As the ringers pulled their ropes down in order, she would periodically shout phrases of bell-ringing jargon that made absolutely no sense to an outsider like me, but the more I watched, the more I learnt and began to pick up what certain terms meant.

Towards the end of the session, I went back outside to take some recordings of the bells while they were still practicing, and the final piece of ringing consisted of “rounds” getting faster and faster until the tower sounded as if it was resonating with all the combined frequencies of the bells- a truly mesmerising sound. After a while, the striking of the bells became more dynamic and softer until they rang no more. This was soon followed by the nine o’clock chime as the ringers finished and made their way out of the tower back to their cars.

Because during ringing, the bells are stood facing upwards, they have to be “rung down” at the end of each session so that they don’t pose a threat to anyone’s safety, as if the bells were to accidentally fall from their upward position, a loose rope attached to a freely swinging bell is dangerous for several reasons.

Ringing down consists of gradually decreasing the swing of the bell until it no longer has the momentum to keep swinging and ends up facing downward. There is an art to achieving this in peal, which involves the ringers keeping in the same order throughout and halting their bells at the same time by counteracting the weight of the bell with their body weight on the end of the rope.

There are two strokes to learn- the backstroke (holding the ‘tail’ end of the rope) and the handstroke (holding that striped, fluffy elongation known as the “Sally”). My instructor was a wonderfully patient man called Peter, who was very encouraging.

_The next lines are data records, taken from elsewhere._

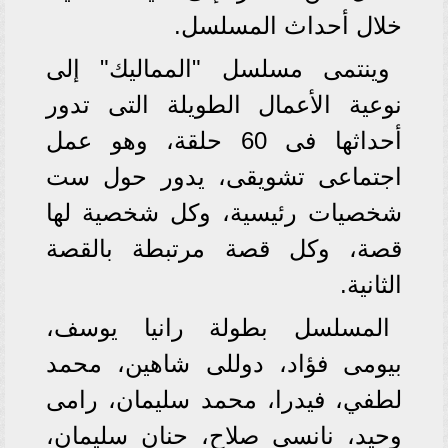
خلال أحداث المسلسل.
وينتمى مسلسل "المماليك" إلى
نوعية الأعمال الطويلة التى تدور
أحداثها فى 60 حلقة، وهو عمل
اجتماعى تشويقى، يدور حول ست
شخصيات رئيسية، وكل شخصية لها
قصة، وكل قصة مرتبطة بالقصة
الثانية.
المسلسل بطولة رانيا يوسف،
بيومى فؤاد، دوللى شاهين، محمد
لطفي، فيدرا، محمد سليمان، رامى
وحيد، نانسى صلاح، حنان سليمان،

After learning both strokes individually, I put them together and started ringing the bell completely on my own- under close supervision of course. However, I caught the Sally too early, which resulted in it hovvering for a split second before the rising rope was snatched through my hands, causing it to burn as my arms went flying up towards the ceiling.

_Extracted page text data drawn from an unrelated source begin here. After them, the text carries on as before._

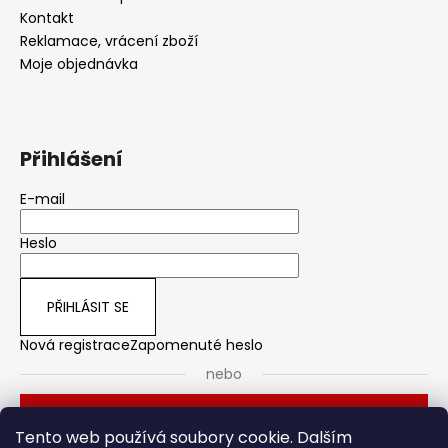
Kontakt
Reklamace, vrácení zboží
Moje objednávka
Přihlášení
E-mail
Heslo
PŘIHLÁSIT SE
Nová registrace
Zapomenuté heslo
nebo
Přihlásit se přes Seznam
Tento web používá soubory cookie. Dalším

Usually, the ringers have breaks between ringing, in which it is easy to ask to go and check on the recorder and make final gain adjustments before letting it run for the remainder of the session. Some towers allow time for the less experienced ringers to practice their bell handling technique, leading to some wonderful isolated recordings of single bells tolling.

Whilst the ringing is in progress, it can help with annotating the recordings if you note down the time and, if possible, the name of the method the ringers are performing- it might all sound the same to you, but this information could make all the difference to that one person looking for a specific sound- especially if they are familiar with bell ringing.

Currently I don’t have a satisfactory way of eliminating this. Cutting the high frequencies is certainly not practical, due to the deterioration of the upper harmonics of each bell strike. Therefore the hiss has to remain as a necessary evil. Churchyards are just too quiet at night!